Triathlon Trainer und Coach - Bennie Lindberg

Mehr spielen im Wasser?

Kürzlich war ich im Freibad mit meine Tochter und da hat mir eine Kollegin angesprochen ob ich vielleicht ein paar Anregungen hätte wie sie ihr Kinderschwimmen gestalten konnte.

Jetzt muss ich sagen sie macht es wirklich super und mit eine gegenseitigen Begeisterung, allerdings wie es gewollt ist typisch „deutsch“,  die Kinder lernen Brustschwimmen. 

Das war auch so das erste das ich gesagt habe! Ich würde nicht mit Brustschwimmen anfangen eher mit Kraulschwimmen. Das Antwort was ich bekommen habe hat mich aber überrascht! 

Aber dann müssten die Kinder ihr Gesicht im Wasser halten können, und das möchten/können sie nicht! 

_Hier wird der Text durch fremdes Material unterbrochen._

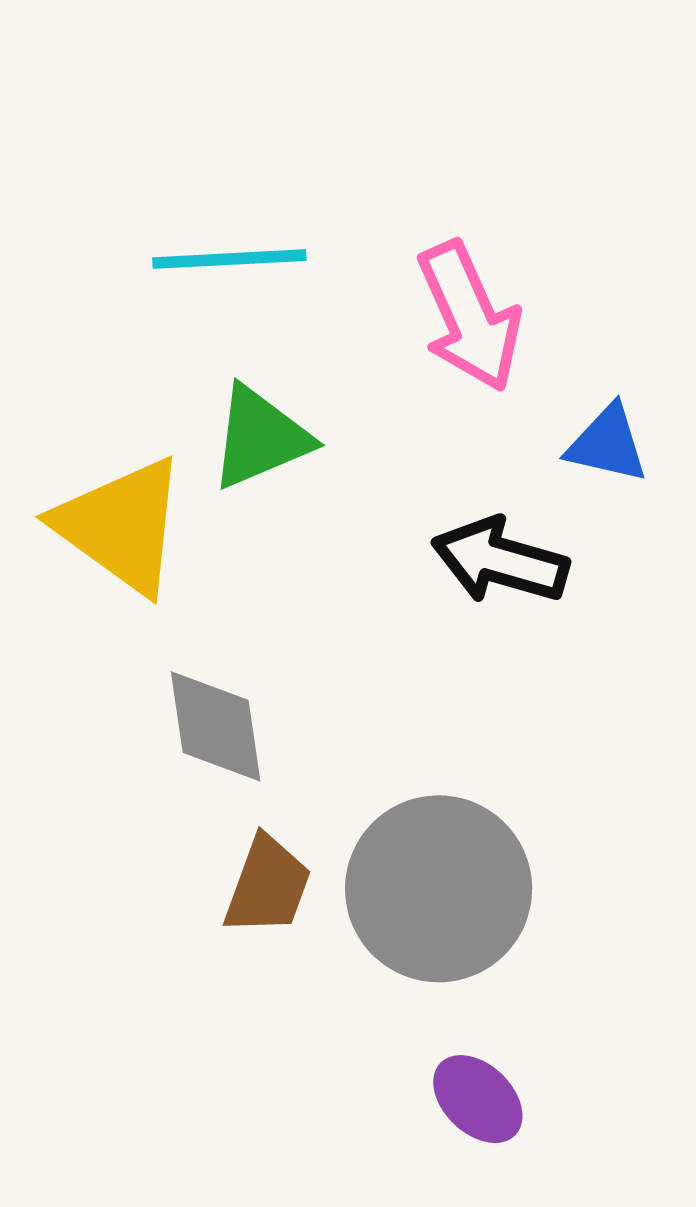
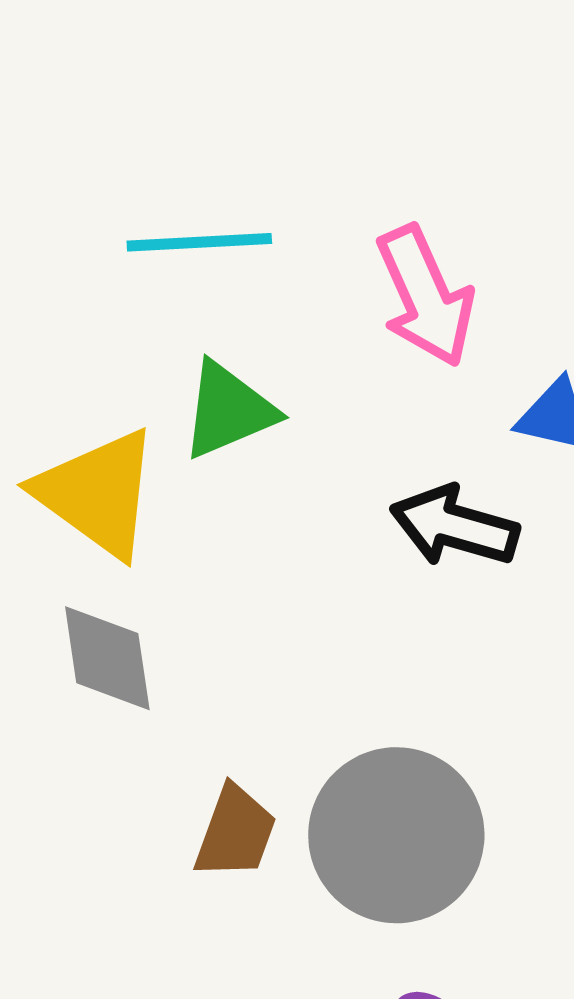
gray diamond: (216, 726) -> (107, 658), moved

Wenn ich nachdenke, ist das auch was ich sehr, sehr oft Jahrzehnte Später bei Erwachsene sehe. Der Kopf wird aus Angst zu hoch aus dem Wasser gehoben, die Züge werden verkürzt um schneller an „Luft“ zu kommen , der Armzug dient nicht der Vorwärtsbewegung eher das der Kopf nicht unter Wasser geht (was auch nicht schlimm wäre) oder das Wasser in den Mund kommt. 

Das Element Wasser wird schnell zu etwas ungewohntes, etwas was man vielleicht nur aus der Dusche, Flasche oder der Hahn kennt. 

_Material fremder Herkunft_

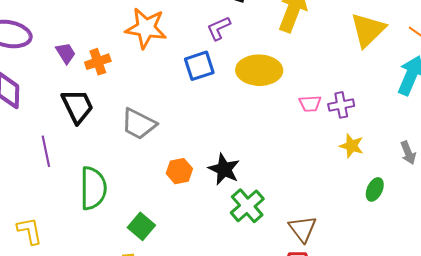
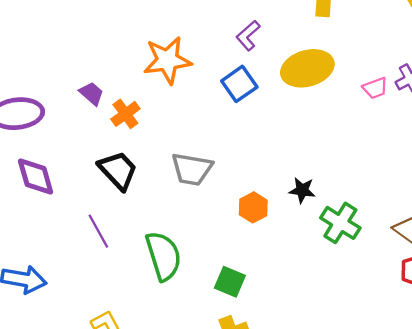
purple trapezoid: (66, 53) -> (92, 93), moved
black star: (224, 169) -> (302, 190), size x0.7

Dabei müsste „sich im Wasser austoben“ das normalste sein was du im Sommer als Kind machen kannst, und da fangen sicher die Probleme an. Wie viele Eltern können mehrmals pro Woche mit die kleinen Kinder ins Bad oder zum See gehen? Wie viele haben ein Pool oder Planschbecken im eigenen Garten? Wer hat überhaupt eine Freibad oder jetzt im Herbst, Winter, Frühjahr ein Hallenbad in der Nähe? 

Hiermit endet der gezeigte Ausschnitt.